En una enorme ciudad



Ammy Reyes

En una enorme ciudad vi pasar la vida. En una enorme ciudad vi caer la lluvia y las hojas de los árboles. Escuché cantar a los pájaros mientras buscaban un lugar para pasar la noche. Tardes en las que fui testigo de la muerte del sol tras colinas lejanas, fundiéndose, haciéndose uno con el horizonte siempre en el mismo lugar. Escuché el aletear de las aves la mañana siguiente y las vi partir hacia un nuevo día, un nuevo día que no existe, un nuevo mundo que no es más que una ilusión. A mí alrededor no veo nada más que un día idéntico rebobinarse una y otra vez. Las mismas caras, la misma gente, el mismo café; cargado, oscuro y amargo como el de tus ojos. Vi personas contestar al llamado de sus nombres por pura costumbre y responder por inercia preguntas de alguna conversación rutinaria, como llenar las casillas de los ejercicios en los libros escolares. Los mismos libros, mismas escuelas, mismos infantes. Pequeños artistas que no aspiran a algo más que no sea pasar el resto de sus vidas detrás de un escritorio en un trabajo que odian ya sea por complacer a sus padres, siempre por complacer a todos menos a ti mismo, o quizá por ese absurdo miedo a fracasar. Fracasar en este lugar es tratar de ser diferente, siendo diferente no encajarás y encajar es el único propósito que tiene tu vida. Entonces se repetirá la misma historia y acabarán por ser las mismas caras y la misma gente en un bucle sin final.

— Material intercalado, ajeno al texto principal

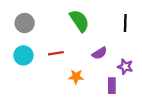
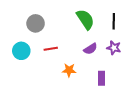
green semicircle: (79, 21) -> (85, 19), moved
gray circle: (25, 23) -> (36, 23), moved
purple star: (125, 67) -> (114, 48), moved

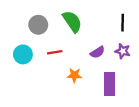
green semicircle: (85, 19) -> (72, 22), moved
purple rectangle: (102, 78) -> (110, 84), size x1.5

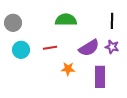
green semicircle: (72, 22) -> (66, 20), turned -55
gray circle: (38, 25) -> (13, 23), moved
purple semicircle: (97, 52) -> (89, 48), size x1.5

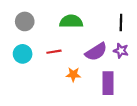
gray circle: (13, 23) -> (25, 21), moved

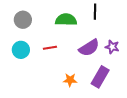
black line: (121, 23) -> (95, 12), moved
orange star: (73, 74) -> (70, 80), moved
purple rectangle: (108, 83) -> (100, 77), turned 30

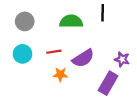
purple star: (112, 47) -> (122, 59), moved
purple semicircle: (89, 48) -> (83, 58), moved
orange star: (70, 80) -> (60, 74), moved

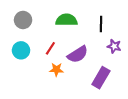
black line: (103, 13) -> (101, 24), moved
red line: (54, 52) -> (50, 48), turned -48
purple star: (122, 59) -> (114, 46), moved

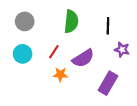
green semicircle: (67, 20) -> (71, 21), turned 95

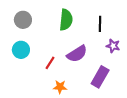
red line: (54, 52) -> (50, 63), moved
orange star: (60, 74) -> (60, 87), moved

En una enorme ciudad observé la vaga dirección de millares de pasos, como si sus pies memorizaran el camino y simplemente se dejaran llevar por ellos mientras piensan en todo lo que pudo ser y no fue. En una enorme ciudad llena de gente muerta vi pasar mi vida lejos de la tuya. En medio de esta metrópolis donde abundan los transeúntes, entre tantos rostros, soy incapaz de reconocer el tuyo, aunque tu alegre semblante se destaque de la multitud de expresiones grises. No soy capaz de encontrarte, aunque te esté buscando. Tal vez podemos llamar locura al acto de hacer siempre lo mismo y esperar que las cosas sean distintas. Sé que también es una completa ausencia de cordura recorrer las calles de todos los días con la cabeza agachada y el alma rota sin prestar atención a los rostros que caminan en dirección contraria y esperar que en algún punto tu sendero coincida con el mío. Tal vez ya coincidimos en algún lugar.

Esta lúgubre ciudad no es enorme, soy yo quien se encoge, me hago cada vez más pequeña con cada paso que doy sin rumbo por el centro de esta ciudad. Soy yo quien carece de vida. Este lugar no es invariable, soy yo quien se niega a cambiar. Quizá en el fondo sea porque espero que seas tú quien decida volver. Trato de no moverme de mi sitio y permanecer siendo la misma persona por miedo a que de lo contrario no puedas reconocerme, que no puedas encontrarme. Soy yo quien rebobina los días y te recuerda cada noche para asegurarse de que aún no te olvida. Siempre el mismo café, el que se parece más a tus ojos, esos que a pesar de los años me siguen robando el sueño. Y esta es solo otra más de las mil y un veces que me juro, es lo último que te escribo.